* [REQUIRED WORK] Could you restate every entry word for word, leaving the pictures out?

* [Records from a collection]
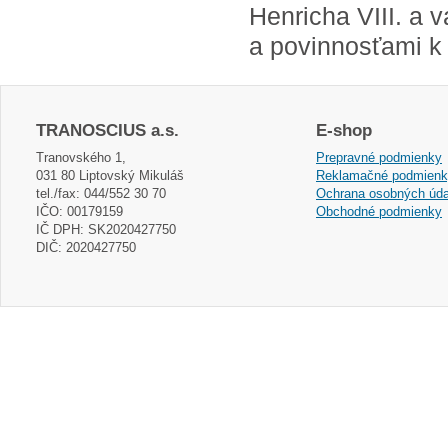
Henricha VIII. a 
a povinnosťami k 
TRANOSCIUS a.s.
E-shop
Tranovského 1,
Prepravné podmienky
031 80 Liptovský Mikuláš
Reklamačné podmien
tel./fax: 044/552 30 70
Ochrana osobných úda
IČO: 00179159
Obchodné podmienky
IČ DPH: SK2020427750
DIČ: 2020427750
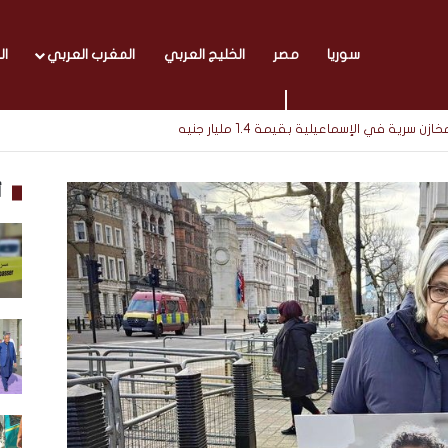
سوريا
مصر
الخليج العربي
المغرب العربي
ال
أ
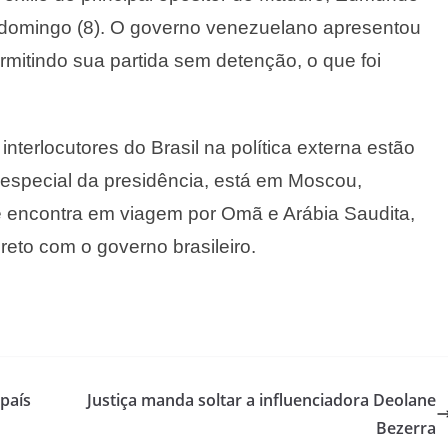
 domingo (8). O governo venezuelano apresentou
mitindo sua partida sem detenção, o que foi
interlocutores do Brasil na política externa estão
 especial da presidência, está em Moscou,
e encontra em viagem por Omã e Arábia Saudita,
to com o governo brasileiro.
país
Justiça manda soltar a influenciadora Deolane
Bezerra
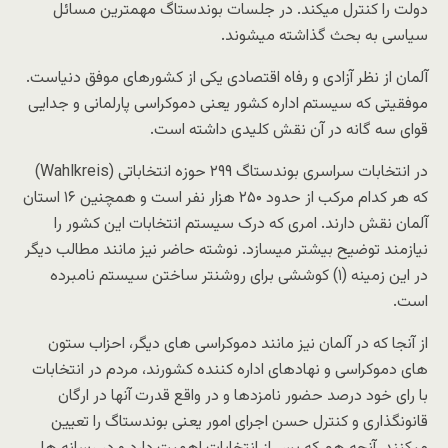
دولت را کنترل میکند. در جلسات بوندستاگ مهمترین مسائل
سیاسی به بحث گذاشته میشوند.
آلمان از نظر آزادی و رفاه اقتصادی یکی از کشورهای موفق دنیاست.
موفقیتی که سیستم اداره کشور یعنی دموکراسی پارلمانی و جدایی
قوای سه گانه در آن نقش کلیدی داشته است.
در انتخابات سراسری بوندستاگ ۲۹۹ حوزه انتخاباتی (Wahlkreis)
که هر کدام مرکب از حدود ۲۵۰ هزار نفر است و همچنین ۱۶ استان
آلمان نقش دارند. امری که درک سیستم انتخابات این کشور را
نیازمند توضیح بیشتر میسازد. نوشته حاضر نیز مانند مطالب دیگر
در این زمینه (۱) کوششی برای روشنتر ساختن سیستم نامبرده
است.
از آنجا که در آلمان نیز مانند دموکراسی های دیگر، احزاب ستون
های دموکراسی و نهادهای اداره کننده کشورند، مردم در انتخابات
با رای خود درصد حضور نامزدها و در واقع قدرت آنها در ارگان
قانونگذاری و کنترل حسن اجرای امور یعنی بوندستاگ را تعیین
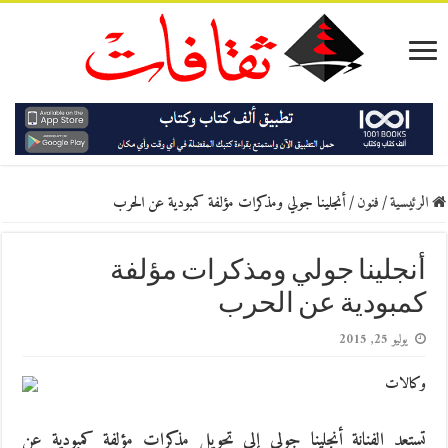
الرئيسية
/
فنون
/
أنجلينا جولي ومذكرات مؤلفة كمبودية عن الحرب
أنجلينا جولي ومذكرات مؤلفة
كمبودية عن الحرب
يوليو 25, 2015
وكالات
تستعد الفنانة أنجلينا جولي إلى تحويل مذكرات مؤلفة كمبودية عن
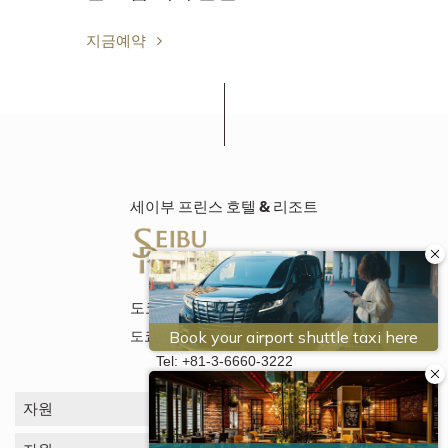
지금예약
세이부 프린스 호텔 & 리조트
도쿄 베이 시오미 프린스호텔
도쿄도 고토구 시오미 2-8―16
Tel: +81-3-6660-3222
자원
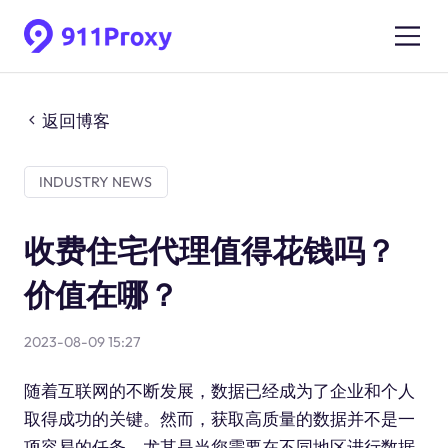
返回博客
INDUSTRY NEWS
收费住宅代理值得花钱吗？
价值在哪？
2023-08-09 15:27
随着互联网的不断发展，数据已经成为了企业和个人
取得成功的关键。然而，获取高质量的数据并不是一
项容易的任务，尤其是当您需要在不同地区进行数据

* [PROBLEM SOLUTION]
Henricha VIII. a 
a povinnosťami k 
TRANOSCIUS a.s.
E-shop
Tranovského 1,
Prepravné podmienky
031 80 Liptovský Mikuláš
Reklamačné podmien
tel./fax: 044/552 30 70
Ochrana osobných úda
IČO: 00179159
Obchodné podmienky
IČ DPH: SK2020427750
DIČ: 2020427750
سوريا
مصر
الخليج العربي
المغرب العربي
ال
أ
 domingo (8). O governo venezuelano apresentou
mitindo sua partida sem detenção, o que foi
interlocutores do Brasil na política externa estão
 especial da presidência, está em Moscou,
e encontra em viagem por Omã e Arábia Saudita,
to com o governo brasileiro.
país
Justiça manda soltar a influenciadora Deolane
Bezerra
دولت را کنترل میکند. در جلسات بوندستاگ مهمترین مسائل
سیاسی به بحث گذاشته میشوند.
آلمان از نظر آزادی و رفاه اقتصادی یکی از کشورهای موفق دنیاست.
موفقیتی که سیستم اداره کشور یعنی دموکراسی پارلمانی و جدایی
قوای سه گانه در آن نقش کلیدی داشته است.
در انتخابات سراسری بوندستاگ ۲۹۹ حوزه انتخاباتی (Wahlkreis)
که هر کدام مرکب از حدود ۲۵۰ هزار نفر است و همچنین ۱۶ استان
آلمان نقش دارند. امری که درک سیستم انتخابات این کشور را
نیازمند توضیح بیشتر میسازد. نوشته حاضر نیز مانند مطالب دیگر
در این زمینه (۱) کوششی برای روشنتر ساختن سیستم نامبرده
است.
از آنجا که در آلمان نیز مانند دموکراسی های دیگر، احزاب ستون
های دموکراسی و نهادهای اداره کننده کشورند، مردم در انتخابات
با رای خود درصد حضور نامزدها و در واقع قدرت آنها در ارگان
قانونگذاری و کنترل حسن اجرای امور یعنی بوندستاگ را تعیین
الرئيسية
/
فنون
/
أنجلينا جولي ومذكرات مؤلفة كمبودية عن الحرب
أنجلينا جولي ومذكرات مؤلفة
كمبودية عن الحرب
يوليو 25, 2015
وكالات
تستعد الفنانة أنجلينا جولي إلى تحويل مذكرات مؤلفة كمبودية عن
지금예약
세이부 프린스 호텔 & 리조트
도쿄 베이 시오미 프린스호텔
도쿄도 고토구 시오미 2-8―16
Tel: +81-3-6660-3222
자원
返回博客
INDUSTRY NEWS
收费住宅代理值得花钱吗？
价值在哪？
2023-08-09 15:27
随着互联网的不断发展，数据已经成为了企业和个人
取得成功的关键。然而，获取高质量的数据并不是一
项容易的任务，尤其是当您需要在不同地区进行数据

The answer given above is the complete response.